Intel® C++ Compiler
Support and discussions for creating C++ code that runs on platforms based on Intel® processors.

What did PGO do?

I have some static code that I've been tuning as much as I can, trying all sorts of things. The fastest I could get was 9.5 seconds. When I ran the program multiple times with prof-gen, and then used prof-use, the code is now down to 8.2 seconds. Wow.
Is there any way I can find out what it did? Any hints/reports?
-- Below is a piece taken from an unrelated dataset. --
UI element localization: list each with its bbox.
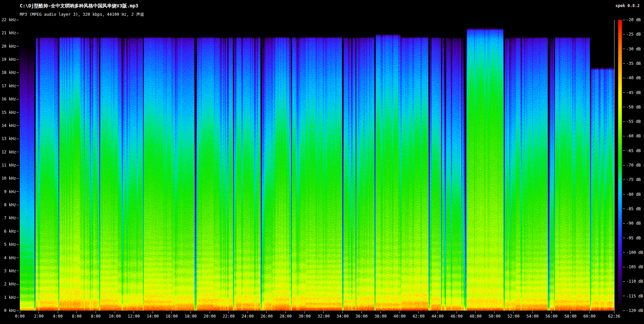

I've looked through the assembler but would like some hints at producing the source code in the first place.
0 Kudos
1 Reply
With the knowledge of program runtime execution behavior PGO (Profile Guided Optimization) is able to do a number of optimizations such as:

- Better data & code layout
- Frequently accessed code placed next together
- Better instruction cache usage & fetching
- Improved branch prediction - good for branchy apps/large switch blocks (e.g. moving the most frequently taken branch higher up in the block).
- Better function inlining (e.g. inline hot functions, not cold ones)

You could generate a PGO optimization report (using -opt-report, -opt-report-phase options) and see what kind of transformation took place. Use "pgo" for the opt-report phase. Use -opt-report-help to get a list of various optimzation phases that you can get report on.

You could also add -O3, and then -ipo to the PGO options and see if you get more performance.